Rails relies on convention, and one of the conventions is that you'll be connecting to just a single database. This, of course, makes plenty of sense in most situations. But, some of you may be facing a situation where you'd want to connect to multiple databases. The reasons aren't always clear, but they can usually be summed up in the word "legacy".
Rails doesn't make it easy to handle multiple databases. As far as I know, the way to handle this is to add the following bit of code to each model that is to be hooked to the second database:
ActiveRecord::Base.establish_connection(
:adapter => "mysql",
:socket => "/tmp/mysql.sock",
:username => "my_username",
:password => "my_password",
:database => "my_second_database"
)
This is all fine and good, if considerably more verbose than the standard configuration. And not too onerous if you're just talking about a model or two. But, sharp readers may notice that we're hardcoding in things like passwords and datasources. And, if you're like me and have separate databases for development, testing, and production, you might find yourself in a bit of a quandary. You really don't want to be hardcoding in "MyDatabase_Dev", and you really don't want to have to remember to change that to "MyDatabase_Production" when making your app live. Trust me. I learned the hard way.

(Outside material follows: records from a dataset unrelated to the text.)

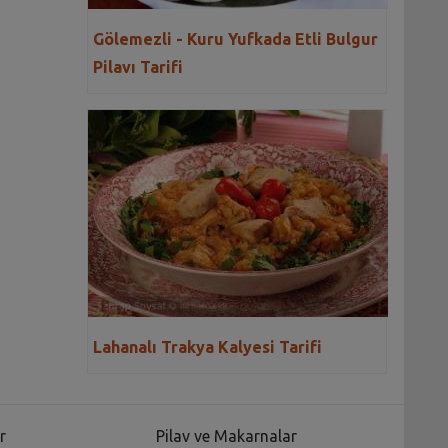
Gölemezli - Kuru Yufkada Etli Bulgur
Pilavı Tarifi
Lahanalı Trakya Kalyesi Tarifi
r
Pilav ve Makarnalar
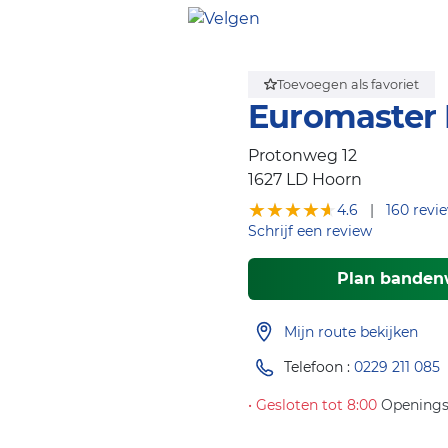
Toevoegen als favoriet
Euromaster
Protonweg 12
1627 LD
Hoorn
★★★★★
★★★★★
4.6
|
160 revi
Schrijf een review
Plan banden
Mijn route bekijken
Telefoon :
0229 211 085
• Gesloten tot 8:00
Openings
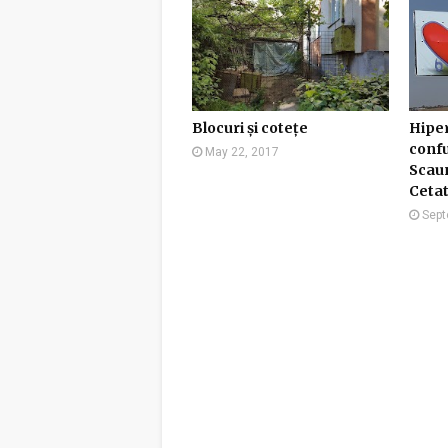
Blocuri și cotețe
Hipe
conf
May 22, 2017
Scaun
Cetat
Sept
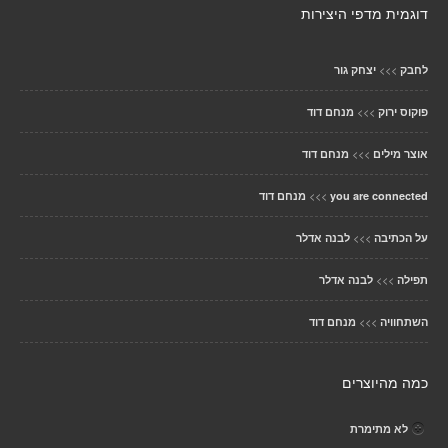
דוגמית מדפי היצירות
>>>
לחבק
יצחק גור
>>>
פוקוס ירוק
מנחם דוד
>>>
אוצר מילים
מנחם דוד
>>>
you are connected
מנחם דוד
>>>
על הכתיבה
לבנה אדלר
>>>
תפילה
לבנה אדלר
>>>
השתחוויה
מנחם דוד
כמה מהיוצרים
לא מתימרת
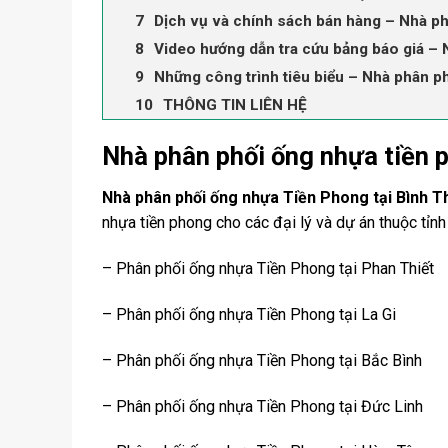
Dịch vụ và chính sách bán hàng – Nhà ph
Video hướng dẫn tra cứu bảng báo giá – 
Những công trình tiêu biểu – Nhà phân p
THÔNG TIN LIÊN HỆ
Nhà phân phối ống nhựa tiền 
Nhà phân phối ống nhựa Tiền Phong tại Bình T
nhựa tiền phong cho các đại lý và dự án thuộc tỉn
– Phân phối ống nhựa Tiền Phong tại Phan Thiết
– Phân phối ống nhựa Tiền Phong tại La Gi
– Phân phối ống nhựa Tiền Phong tại Bắc Bình
– Phân phối ống nhựa Tiền Phong tại Đức Linh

But, Rails has a great feature that can help here: environments. Simply define a variable in config/environments/development.rb and config/environments/production.rb (and test.rb, assuming you want to run tests). Call it something along the lines of DATABASE_NAME, and assign it the name of the development DB in development.rb and the production database in production.rb Then, you can define things like:
ActiveRecord::Base.establish_connection(
:adapter => "mysql",
:socket => "/tmp/mysql.sock",
:username => "my_username",
:password => "my_password",
:database => DATABASE_NAME
)
That way, when you switch environments, the database will switch automatically. You can pull the same trick with usernames and passwords, too.
No, this isn't ideal, but it works *much* better than trying to remember to manually switch things!